Trump e l’enorme arricchimento del clan familiare: profitti record nel 2025
Nel 2025, il presidente degli Stati Uniti Donald Trump ha registrato un incremento straordinario delle sue entrate, incassando oltre 2,2 miliardi di dollari, di cui circa 1,5 miliardi derivanti dalle attività nel settore delle criptovalute, come rivelato da recenti documenti ufficiali, riporta Attuale.
La settimana scorsa, il Pentagono ha annunciato nuovi bombardamenti statunitensi contro obiettivi iraniani, in risposta a un attacco dei pasdaran a una nave transito nello Stretto di Hormuz. La notizia è stata divulgata nel pomeriggio, dopo la chiusura della Borsa, per evitare fluttuazioni. Inoltre, sono emerse indiscrezioni su una possibile ripresa dei negoziati a Doha, con informazioni filtrate nella notte tra domenica e lunedì.
Trump ha sempre mantenuto un occhio attento sull’economia e sui mercati. Durante il suo secondo mandato, ha usato la sua posizione politica per influenzare i mercati, emettendo minacce e promesse in grado di modificare le quotazioni di borsa. In un caso noto, ha elogiato pubblicamente Elon Musk quando Tesla affrontava difficoltà, per poi esprimere valutazioni critiche dopo la rottura dei loro rapporti.
Il clan Trump ha assistito a un arricchimento ostentato nell’ultimo anno e mezzo, tra profitti derivanti da criptovalute e dalla presidenza stessa.
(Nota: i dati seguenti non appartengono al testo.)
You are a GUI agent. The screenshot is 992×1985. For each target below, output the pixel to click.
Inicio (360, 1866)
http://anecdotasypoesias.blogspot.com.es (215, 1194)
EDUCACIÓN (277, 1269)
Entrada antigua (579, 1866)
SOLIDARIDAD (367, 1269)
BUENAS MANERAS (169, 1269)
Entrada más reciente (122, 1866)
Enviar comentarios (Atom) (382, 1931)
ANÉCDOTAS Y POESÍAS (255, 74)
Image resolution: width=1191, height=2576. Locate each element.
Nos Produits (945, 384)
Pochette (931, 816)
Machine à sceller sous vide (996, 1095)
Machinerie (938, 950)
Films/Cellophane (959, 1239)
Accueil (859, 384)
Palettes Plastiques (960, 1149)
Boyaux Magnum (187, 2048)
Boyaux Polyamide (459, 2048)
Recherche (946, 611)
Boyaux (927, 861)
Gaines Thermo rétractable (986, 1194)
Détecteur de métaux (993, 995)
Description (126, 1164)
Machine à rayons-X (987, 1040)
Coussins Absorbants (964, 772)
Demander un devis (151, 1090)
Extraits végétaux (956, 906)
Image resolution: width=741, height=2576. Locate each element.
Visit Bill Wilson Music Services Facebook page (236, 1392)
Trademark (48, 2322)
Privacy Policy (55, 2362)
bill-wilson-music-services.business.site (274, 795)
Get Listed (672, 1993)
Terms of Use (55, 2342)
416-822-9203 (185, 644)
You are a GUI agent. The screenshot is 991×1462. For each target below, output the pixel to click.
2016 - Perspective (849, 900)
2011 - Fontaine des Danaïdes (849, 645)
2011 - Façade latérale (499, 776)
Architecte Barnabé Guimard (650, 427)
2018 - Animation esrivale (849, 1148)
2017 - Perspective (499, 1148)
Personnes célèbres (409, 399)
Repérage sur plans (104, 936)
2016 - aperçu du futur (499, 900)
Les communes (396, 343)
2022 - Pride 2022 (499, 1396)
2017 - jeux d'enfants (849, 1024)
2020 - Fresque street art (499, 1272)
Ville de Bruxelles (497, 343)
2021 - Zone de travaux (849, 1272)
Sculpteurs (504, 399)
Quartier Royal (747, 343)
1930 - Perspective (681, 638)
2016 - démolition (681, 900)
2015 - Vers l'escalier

Le stesse presidenze hanno visto l’utilizzazione dell’immagine di Trump per emettere criptovalute, con il clan che ha avviato business nel settore degli stablecoins poco prima dell’allentamento della regolamentazione. Anche i perdoni presidenziali sono stati conferiti in connessione a guadagni in criptovalute, come evidenziato nel caso di Chanpeng Zhao, fondatore di Binance, il più grande scambio di criptovalute al mondo.
I profitti del clan Trump sono impressionanti: secondo i documenti ufficiali, nel 2025 i guadagni sono aumentati rispetto ai 622 milioni di dollari del 2024. Questo incremento non considera i profitti derivanti dagli investimenti in settori sovvenzionati, come quello delle miniere di minerali rari e degli appalti militari. La sola partecipazione di Trump nella società di criptovalute World Liberty Financial ha generato 699 milioni di dollari di profitti attribuibili al presidente. La maggior parte delle entrate proviene dagli Emirati Arabi Uniti, che hanno investito massicciamente in questo settore.
Tradizionalmente, i presidenti statunitensi hanno rispettato una regola aurea, astenendosi dal perseguire guadagni personali mentre sono in carica, solitamente trasferendo i loro beni in un blind trust. Tuttavia, Trump ha dichiarato di non gestire i suoi affari, mantenendo che siano i suoi figli a farlo. Nonostante ciò, i profitti derivano inevitabilmente anche da situazioni in cui lui rimane il beneficiario finale. La famiglia Trump ha rotto ogni convenzione, approfittando della posizione di potere del patriarca.
Eric Trump ha commentato la situazione con trasparenza, affermando che durante il primo mandato hanno rispettato le regole ma hanno comunque perso denaro. Ora, ha dichiarato, non intendono più seguire le restrizioni passate.